Notausgang

Strafanzeige

Was geschieht bei einer Strafanzeige?

Eine Anzeige und ein Gerichtsprozess können einerseits bedeuten:

  • Sich erinnern zu müssen,
  • eine Aussage zu machen,
  • dem Täter im Gericht zu begegnen,
  • Fragen beantworten zu müssen

Auf der anderen Seite kann es aber auch bedeuten:

  • sich aktiv zur Wehr gesetzt zu haben,
  • die Tat öffentlich gemacht und nicht geschwiegen zu haben,
  • im Falle einer Verurteilung durch das Gericht zu hören, dass die Tat eine Straftat war und der Täter, die Täterin dafür bestraft wird.

Von der Strafanzeige bis zur Gerichtsverhandlung

Eine Anzeige kann schriftlich oder mündlich erstattet werden bei:

  • Polizei (jede Polizeidienststelle, besser Fachkommissariat für Sexualdelikte)
  • Staatsanwaltschaft
  • Amtsgerichten
  • Online

Wichtig: Eine Anzeige wegen Vergewaltigung oder sexueller Nötigung ist ein Offizialdelikt.
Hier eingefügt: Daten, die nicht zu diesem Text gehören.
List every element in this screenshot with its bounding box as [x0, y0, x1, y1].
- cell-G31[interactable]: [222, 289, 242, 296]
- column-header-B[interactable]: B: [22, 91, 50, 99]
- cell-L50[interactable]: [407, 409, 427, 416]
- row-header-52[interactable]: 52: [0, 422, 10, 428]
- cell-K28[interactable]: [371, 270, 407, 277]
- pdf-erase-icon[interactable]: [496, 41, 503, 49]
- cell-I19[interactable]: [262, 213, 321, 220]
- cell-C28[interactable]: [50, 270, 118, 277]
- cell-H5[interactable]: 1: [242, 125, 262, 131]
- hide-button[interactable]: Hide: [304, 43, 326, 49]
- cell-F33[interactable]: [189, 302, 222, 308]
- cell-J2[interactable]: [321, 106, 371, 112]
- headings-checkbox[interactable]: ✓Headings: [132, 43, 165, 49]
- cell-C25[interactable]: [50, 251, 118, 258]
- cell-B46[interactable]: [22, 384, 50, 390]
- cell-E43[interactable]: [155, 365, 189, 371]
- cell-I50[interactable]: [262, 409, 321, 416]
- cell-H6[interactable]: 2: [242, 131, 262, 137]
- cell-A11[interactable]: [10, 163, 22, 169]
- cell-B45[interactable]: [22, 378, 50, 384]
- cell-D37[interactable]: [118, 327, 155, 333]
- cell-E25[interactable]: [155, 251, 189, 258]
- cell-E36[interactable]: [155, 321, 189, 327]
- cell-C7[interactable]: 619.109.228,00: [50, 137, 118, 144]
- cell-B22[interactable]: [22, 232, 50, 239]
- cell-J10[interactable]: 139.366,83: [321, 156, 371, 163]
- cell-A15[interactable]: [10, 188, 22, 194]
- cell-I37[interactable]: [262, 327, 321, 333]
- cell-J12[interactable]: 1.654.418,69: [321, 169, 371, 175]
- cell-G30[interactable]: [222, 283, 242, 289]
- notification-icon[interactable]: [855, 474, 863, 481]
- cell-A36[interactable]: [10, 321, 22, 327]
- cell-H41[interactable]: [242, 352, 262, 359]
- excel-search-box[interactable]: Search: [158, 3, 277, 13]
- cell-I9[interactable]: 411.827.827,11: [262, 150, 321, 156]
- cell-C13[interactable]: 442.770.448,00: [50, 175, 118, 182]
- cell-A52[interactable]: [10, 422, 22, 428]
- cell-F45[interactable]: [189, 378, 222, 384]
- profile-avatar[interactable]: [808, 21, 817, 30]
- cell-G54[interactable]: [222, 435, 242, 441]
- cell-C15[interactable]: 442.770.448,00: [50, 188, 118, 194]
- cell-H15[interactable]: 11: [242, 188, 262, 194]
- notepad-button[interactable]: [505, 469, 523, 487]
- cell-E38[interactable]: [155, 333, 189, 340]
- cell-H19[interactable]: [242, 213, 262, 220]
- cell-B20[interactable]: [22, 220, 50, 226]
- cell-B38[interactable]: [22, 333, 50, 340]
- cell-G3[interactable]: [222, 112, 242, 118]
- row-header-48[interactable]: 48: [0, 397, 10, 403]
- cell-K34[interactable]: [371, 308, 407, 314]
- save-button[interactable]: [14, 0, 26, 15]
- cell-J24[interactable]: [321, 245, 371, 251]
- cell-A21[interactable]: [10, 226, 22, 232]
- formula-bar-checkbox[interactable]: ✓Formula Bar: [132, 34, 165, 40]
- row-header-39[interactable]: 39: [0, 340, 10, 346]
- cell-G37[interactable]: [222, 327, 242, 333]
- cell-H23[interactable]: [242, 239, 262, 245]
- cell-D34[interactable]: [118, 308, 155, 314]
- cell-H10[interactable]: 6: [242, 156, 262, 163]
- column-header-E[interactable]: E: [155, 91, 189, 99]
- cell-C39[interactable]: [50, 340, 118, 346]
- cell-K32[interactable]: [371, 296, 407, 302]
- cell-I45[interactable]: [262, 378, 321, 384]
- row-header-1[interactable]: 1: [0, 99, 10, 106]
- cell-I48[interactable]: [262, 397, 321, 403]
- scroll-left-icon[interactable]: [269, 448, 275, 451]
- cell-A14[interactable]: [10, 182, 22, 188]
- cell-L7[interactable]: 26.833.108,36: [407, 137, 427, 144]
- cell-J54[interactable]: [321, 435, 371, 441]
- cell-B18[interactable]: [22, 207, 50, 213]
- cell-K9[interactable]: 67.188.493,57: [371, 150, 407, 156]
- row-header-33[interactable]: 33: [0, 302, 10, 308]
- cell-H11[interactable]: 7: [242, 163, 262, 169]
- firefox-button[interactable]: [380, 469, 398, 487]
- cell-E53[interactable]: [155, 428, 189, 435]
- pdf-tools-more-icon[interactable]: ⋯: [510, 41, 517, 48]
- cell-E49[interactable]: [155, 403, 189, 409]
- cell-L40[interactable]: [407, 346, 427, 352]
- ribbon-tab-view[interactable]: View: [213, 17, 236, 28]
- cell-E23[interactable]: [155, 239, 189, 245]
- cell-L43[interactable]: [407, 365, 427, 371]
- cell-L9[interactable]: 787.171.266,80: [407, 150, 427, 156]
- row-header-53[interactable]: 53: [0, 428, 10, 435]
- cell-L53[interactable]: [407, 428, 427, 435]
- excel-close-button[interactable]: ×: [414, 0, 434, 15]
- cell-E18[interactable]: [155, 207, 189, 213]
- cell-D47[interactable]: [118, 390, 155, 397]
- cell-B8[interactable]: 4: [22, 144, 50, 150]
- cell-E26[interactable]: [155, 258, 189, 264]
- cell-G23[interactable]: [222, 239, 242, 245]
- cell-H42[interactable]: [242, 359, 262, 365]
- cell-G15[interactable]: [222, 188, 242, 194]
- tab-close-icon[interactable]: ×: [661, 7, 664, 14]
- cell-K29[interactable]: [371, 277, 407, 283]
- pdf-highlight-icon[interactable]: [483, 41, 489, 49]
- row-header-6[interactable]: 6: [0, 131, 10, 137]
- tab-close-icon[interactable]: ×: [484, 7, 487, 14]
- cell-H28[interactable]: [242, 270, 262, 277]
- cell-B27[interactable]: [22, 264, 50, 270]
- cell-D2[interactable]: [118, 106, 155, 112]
Das heißt, dass die Polizei, die Staatsanwaltschaft ermitteln muss, wenn sie davon Kenntnis erhält. Die Anzeige kann durch die verletzte Zeugin * nicht zurückgenommen werden, wenn sie einmal gestellt ist.

*Wir sprechen von verletzter Zeugin, denn im Strafverfahren ist die betroffene Frau gleichzeitig Verletzte und Zeugin.

Bei Sexualdelikten wird die weitere Vernehmung in der Regel durch die Kriminalpolizei durchgeführt (meist Fachkommissariat für Sexualdelikte).

In Hannover: Kriminalfachinspektion 1; 1.3. Kommissariat: Tel. 0511 – 109- 5103 (Geschäftsstelle), nach Dienstschluss: Kriminaldauerdienst 0511 – 109 5003

Das Strafverfahren

Nach der Strafanzeige kommt es zu einem Ermittlungsverfahren.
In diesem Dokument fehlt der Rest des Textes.